A tool designed to provide fast all-in-one preprocessing for FastQ files. This tool is developed in C++ with multithreading supported to afford high performance.

features

  1. filter out bad reads (too low quality, too short, or too many N...)
  2. cut low quality bases for per read in its 5' and 3' by evaluating the mean quality from a sliding window (like Trimmomatic but faster).
  3. trim all reads in front and tail
  4. cut adapters. Adapter sequences can be automatically detected,which means you don't have to input the adapter sequences to trim them.
  5. correct mismatched base pairs in overlapped regions of paired end reads, if one base is with high quality while the other is with ultra low quality
  6. preprocess unique molecular identifer (UMI) enabled data, shift UMI to sequence name.
  7. report JSON format result for further interpreting.
  8. visualize quality control and filtering results on a single HTML page (like FASTQC but faster and more informative).
  9. split the output to multiple files (0001.R1.gz, 0002.R1.gz...) to support parallel processing. Two modes can be used, limiting the total split file number, or limitting the lines of each split file.
  10. support long reads (data from PacBio / Nanopore devices).
  11. ...

This tool is being intensively developed, and new features can be implemented soon if they are considered useful. If you have any additional requirement for fastp, please file an issue:https://github.com/OpenGene/fastp/issues/new

simple usage

  • for single end data (not compressed)
fastp -i in.fq -o out.fq
  • for paired end data (gzip compressed)
fastp -i in.R1.fq.gz -I in.R2.fq.gz -o out.R1.fq.gz -O out.R2.fq.gz

By default, the HTML report is saved to fastp.html (can be specified with -h option), and the JSON report is saved to fastp.json (can be specified with -j option).

examples of report

fastp creates reports in both HTML and JSON format.

get fastp

download binary (only for Linux systems, http://opengene.org/fastp/fastp)

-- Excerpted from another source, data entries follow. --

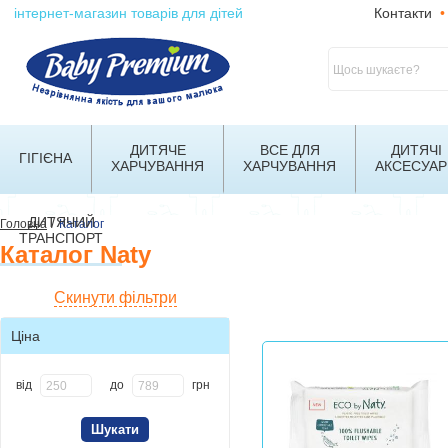
інтернет-магазин товарів для дітей
Контакти
•
ДИТЯЧЕ
ВСЕ ДЛЯ
ДИТЯЧІ
ГІГІЄНА
ХАРЧУВАННЯ
ХАРЧУВАННЯ
АКСЕСУАР
ДИТЯЧИЙ
/
Головна
Каталог
ТРАНСПОРТ
Каталог Naty
Скинути фільтри
Ціна
від
до
грн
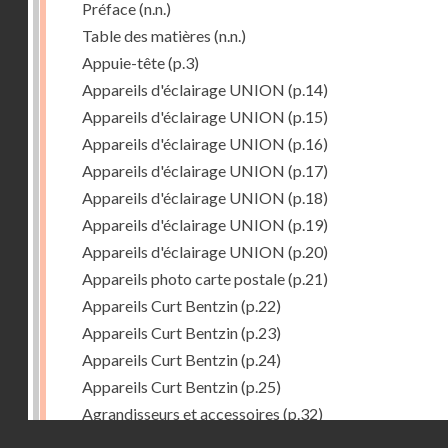
Préface
(n.n.)
Table des matières
(n.n.)
Appuie-tête
(p.3)
Appareils d'éclairage UNION
(p.14)
Appareils d'éclairage UNION
(p.15)
Appareils d'éclairage UNION
(p.16)
Appareils d'éclairage UNION
(p.17)
Appareils d'éclairage UNION
(p.18)
Appareils d'éclairage UNION
(p.19)
Appareils d'éclairage UNION
(p.20)
Appareils photo carte postale
(p.21)
Appareils Curt Bentzin
(p.22)
Appareils Curt Bentzin
(p.23)
Appareils Curt Bentzin
(p.24)
Appareils Curt Bentzin
(p.25)
Agrandisseurs et accessoires
(p.32)
Droits réservés - CNAM
Agrandisseurs et accessoires
(p.33)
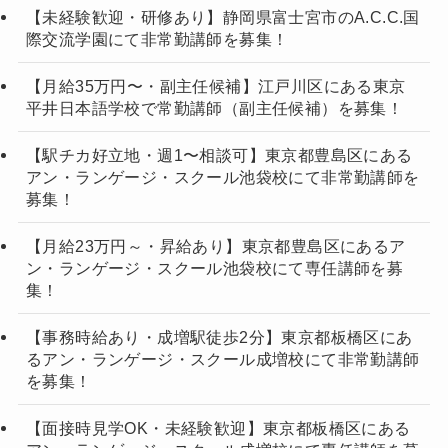
【未経験歓迎・研修あり】静岡県富士宮市のA.C.C.国
際交流学園にて非常勤講師を募集！
【月給35万円〜・副主任候補】江戸川区にある東京
平井日本語学校で常勤講師（副主任候補）を募集！
【駅チカ好立地・週1〜相談可】東京都豊島区にある
アン・ランゲージ・スクール池袋校にて非常勤講師を
募集！
【月給23万円～・昇給あり】東京都豊島区にあるア
ン・ランゲージ・スクール池袋校にて専任講師を募
集！
【事務時給あり・成増駅徒歩2分】東京都板橋区にあ
るアン・ランゲージ・スクール成増校にて非常勤講師
を募集！
【面接時見学OK・未経験歓迎】東京都板橋区にある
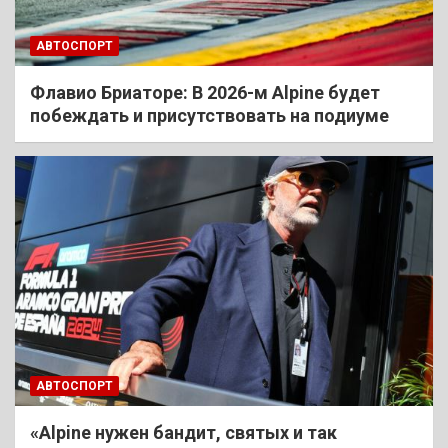
АВТОСПОРТ
Флавио Бриаторе: В 2026-м Alpine будет
побеждать и присутствовать на подиуме
АВТОСПОРТ
«Alpine нужен бандит, святых и так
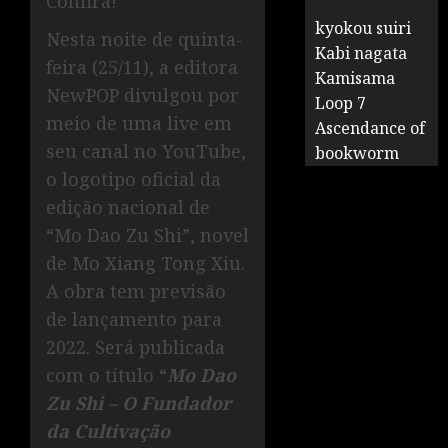
Confira!
kyokou suiri
Nesta noite de quinta-
Kabi nagata
feira (25/11), a editora
Kamisama
NewPOP divulgou por
Loop 7
meio de uma live em
Ascendance of
seu canal no YouTube,
bookworm
o logotipo oficial da
edição nacional de
“Mo Dao Zu Shi”, novel
de Mo Xiang Tong Xiu.
A obra tem previsão
de lançamento para
2022. Será publicada
com o título “
Mo Dao
Zu Shi – O Fundador
da Cultivação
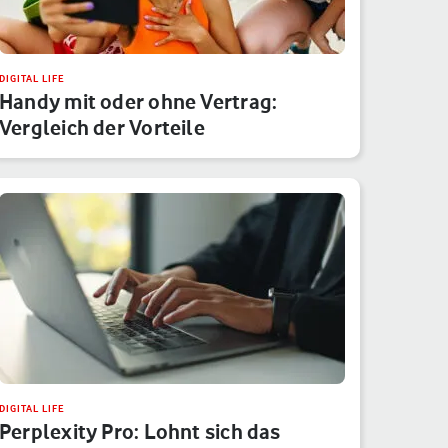
DIGITAL LIFE
Handy mit oder ohne Vertrag:
Vergleich der Vorteile
DIGITAL LIFE
Perplexity Pro: Lohnt sich das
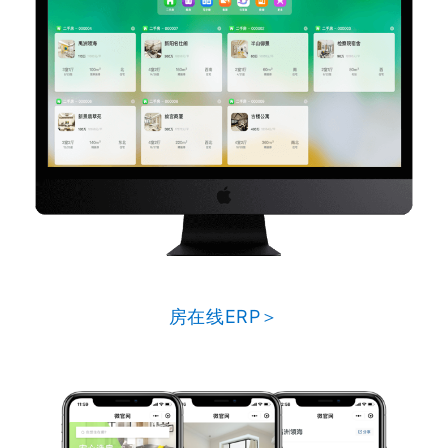
房在线ERP＞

# this binary was compiled on CentOS, and tested on CentOS/Ubuntu
wget http://opengene.org/fastp/fastp
chmod a+x ./fastp

compile from source

# get source (you can also use browser to download from master or releases)
git clone https://github.com/OpenGene/fastp.git

# build
cd fastp
make

# Install
sudo make install

filtering

Quality filtering is enabled by default, but you can disable it by -Q or disable_quality_filtering. Currently it supports filtering by limiting the N base number (-n, --n_base_limit), and the percentage of unqualified bases.  

To filter reads by its percentage of unqualified bases, two options should be provided:

  • -q, --qualified_quality_phred       the quality value that a base is qualified. Default 15 means phred quality >=Q15 is qualified.
  • -u, --unqualified_percent_limit   how many percents of bases are allowed to be unqualified (0~100). Default 40 means 40%

Length filtering is enabled by default, but you can disable it by -L or --disable_length_filtering. The minimum length requirement is specified with -l or --length_required.

New filters are being implemented, such like polyX filter and low complexity filter. If you have a new idea or new request, please file an issue.

adapters

Adapter trimming is enabled by default, but you can disable it by -A or --disable_adapter_trimming. Adapter sequences can be automatically detected for both PE/SE data, which means you don't have to input the adapter sequences to trim them.

  • For SE data, the adapters are evaluated by analyzing the tails of first ~1M reads. This evaluation may be inacurrate, and you can specify the adapter sequence by -a or --adapter_sequence option. If adapter sequence is specified, the auto detection for SE data will be disabled.
  • For PE data, the adapters are detected by overlap analysis, which seeks for the overlap of each pair of reads. This method is robust and fast so that you don't have to input the adapter sequence even you know it. For PE data, the -a or --adapter_sequence option is ignored.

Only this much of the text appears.